Darla abided by it because as long as she didn’t refuse Gulielmus, he wouldn’t drain her and taint her soul.
Julia moved her hands from her pockets and pressed them over her unsettled stomach. “Explain to me what’s supposed to happen and what t
his man has to do with it.”
They’d already explained it three times since they spirited her away from the cult compound. She just didn’t feel any better for it. Julia was in a damned-if-she-did, damned-if-she-didn’t type of situation.

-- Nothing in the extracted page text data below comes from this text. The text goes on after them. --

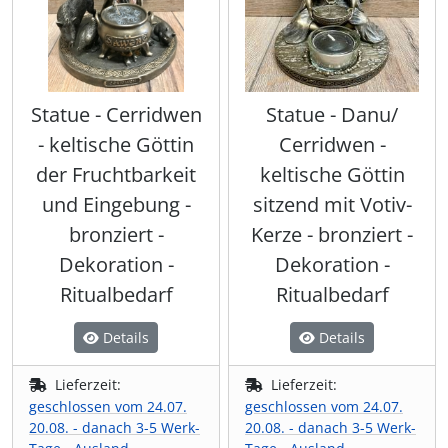
Statue - Cerridwen
Statue - Danu/
- keltische Göttin
Cerridwen -
der Fruchtbarkeit
keltische Göttin
und Eingebung -
sitzend mit Votiv-
bronziert -
Kerze - bronziert -
Dekoration -
Dekoration -
Ritualbedarf
Ritualbedarf
Details
Details
Lieferzeit:
Lieferzeit:
geschlossen vom 24.07.
geschlossen vom 24.07.
20.08. - danach 3-5 Werk-
20.08. - danach 3-5 Werk-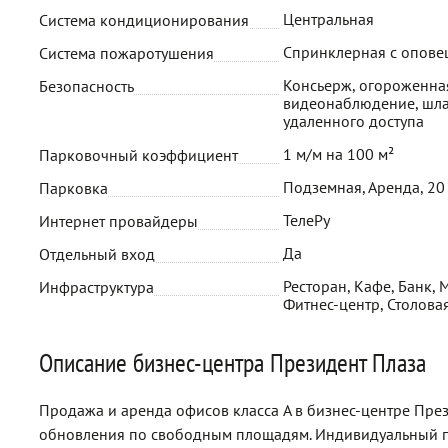
Центральная
Система кондиционирования
Спринклерная с опов
Система пожаротушения
Консьерж, огороженная
Безопасность
видеонаблюдение, шла
удаленного доступа
1 м/м на 100 м²
Парковочный коэффициент
Подземная, Аренда, 20
Парковка
ТелеРу
Интернет провайдеры
Да
Отдельный вход
Ресторан, Кафе, Банк, 
Инфраструктура
Фитнес-центр, Столова
Описание бизнес-центра Президент Плаза
Продажа и аренда офисов класса A в бизнес-центре През
обновления по свободным площадям. Индивидуальный п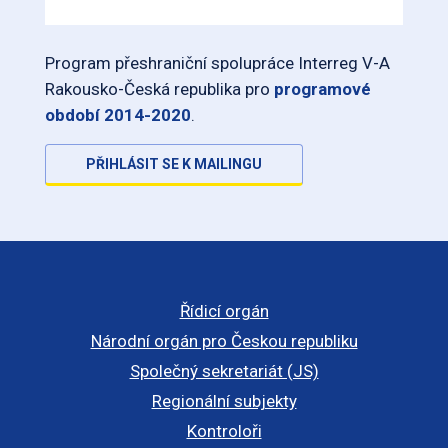
Program přeshraniční spolupráce Interreg V-A
Rakousko-Česká republika pro
programové
období 2014-2020
.
PŘIHLÁSIT SE K MAILINGU
Řídicí orgán
Národní orgán pro Českou republiku
Společný sekretariát (JS)
Regionální subjekty
Kontroloři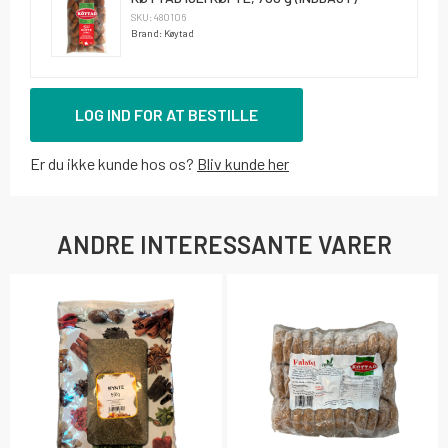
SKU: 480106
Brand: Køytad
LOG IND FOR AT BESTILLE
Er du ikke kunde hos os?
Bliv kunde her
ANDRE INTERESSANTE VARER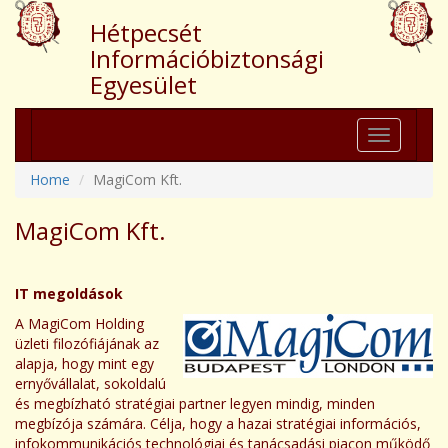
Hétpecsét
Információbiztonsági
Egyesület
Toggle
navigation
Home
MagiCom Kft.
MagiCom Kft.
IT megoldások
A MagiCom Holding
üzleti filozófiájának az
alapja, hogy mint egy
ernyővállalat, sokoldalú
és megbízható stratégiai partner legyen mindig, minden
megbízója számára. Célja, hogy a hazai stratégiai információs,
infokommunikációs technológiai és tanácsadási piacon működő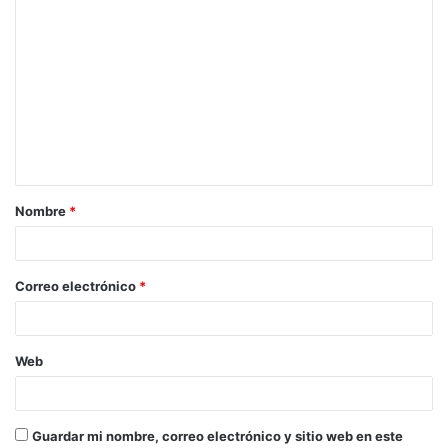
C
o
m
e
n
t
a
Nombre
*
r
i
o
Correo electrónico
*
*
Web
Guardar mi nombre, correo electrónico y sitio web en este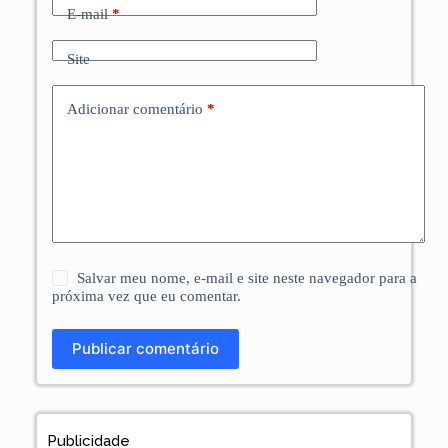
E-mail
*
Site
Adicionar comentário
*
Salvar meu nome, e-mail e site neste navegador para a
próxima vez que eu comentar.
Publicar comentário
Publicidade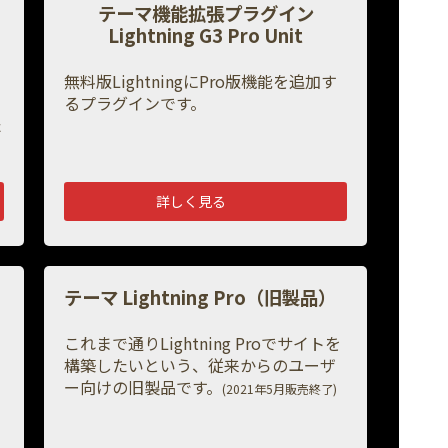
テーマ機能拡張プラグイン
Lightning G3 Pro Unit
無料版LightningにPro版機能を追加す
るプラグインです。
た
詳しく見る
テーマ
Lightning Pro（旧製品）
これまで通りLightning Proでサイトを
構築したいという、従来からのユーザ
ー向けの旧製品です。
(2021年5月販売終了)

She’d been terrified to run, because she hadn’t known where to go. Who to ask for help.
But if she’d stayed, she’d have to marry that geriatric windbag who’d earned her by doing some good deed or probably making a large donation to the “foundation.” And Gulielmus would have come to fetch her soon. Her full brother John had had been the last sex demon trainee, but he’d thumbed his nose at Gulielmus. With Claude’s help, he’d purged himself of everything that made him demonic. He couldn’t risk returning to the compound Gulielmus so often visited, but John had gotten a message to Julia. He’d said that she was next. It was her turn. Gulielmus would have marked her and brought her succubus powers online so she could do what she was conceived to do.
Serve Hell.
She’d wanted to escape the compound, but not to do that. So, she’d written to John asking him to find her help, and he’d sent the big brothers who were in the midst of a demonic defection of their own. They were already in hot water with Gulielmus, and if the demon found out they were helping yet another one of his children slip away, there would be Hell to pay—literally. Apparently, Gulielmus got performance reviews, and if his spawn embarrassed him, he’d get reamed out by his boss.
Charles must have noticed her apprehension, because he pressed a hand onto her shaking shoulder and squeezed. “It’s all right, Julia. This isn’t just a coincidence. What’s happening now is because The Fates are scrambling to fix things for you, if you’ll let them.” He turned her around and pointed toward the driveway entrance. “This property is in a weird void, okay?”
“It’s the elevation and latitude,” Claude said.
“What he said. It’ll be damn near impossible for Pop to find you if you’re near the cabin.”